Flux, an AI image generator from Black Forest Labs, quickly became a serious competitor to Midjourney after its release. In weeks, it captured the attention of digital artists and content creators with its ability to produce strikingly realistic outputs.
AI-generated images are now nearly indistinguishable from real photographs. What was once obviously synthetic now passes casual inspection without question. Creators are using these images as prompts for AI video generation, blurring the line between real and artificial even further.
Digital creator Roberto Nickson showcased AI-generated visuals that are almost impossible to tell apart from real footage, asking: "Where will we be in a year from now?" The progress in just the last year has been staggering, from struggling with realistic hands to generating entire convincing scenes. See the tweet here.
As these tools improve, they'll offer creators greater control and precision. The outputs will get better and the process will get easier.

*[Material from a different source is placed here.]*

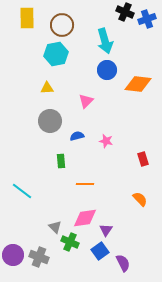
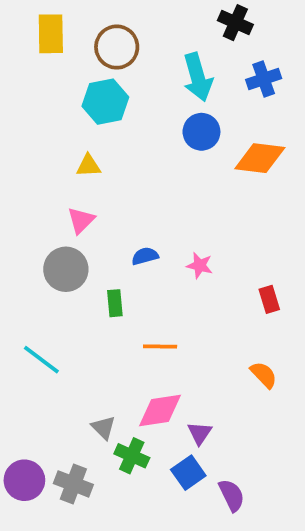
blue cross: (147, 19) -> (264, 79), moved
pink triangle: (86, 101) -> (81, 220), moved
gray circle: (50, 121) -> (66, 269), moved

But the implications are serious. Hyper-realistic generated content makes misinformation trivially easy to produce. Questions around authenticity, intellectual property, and trust are already surfacing as AI-generated content floods digital platforms.
Trueshot's focus is the integrity of real images. While AI art opens creative possibilities, it also makes verifiable, authentic content more valuable than ever. When anyone can generate a convincing fake in seconds, proving a photo is real becomes critical infrastructure.
The tools for creating fakes will keep improving. The tools for proving truth need to keep pace.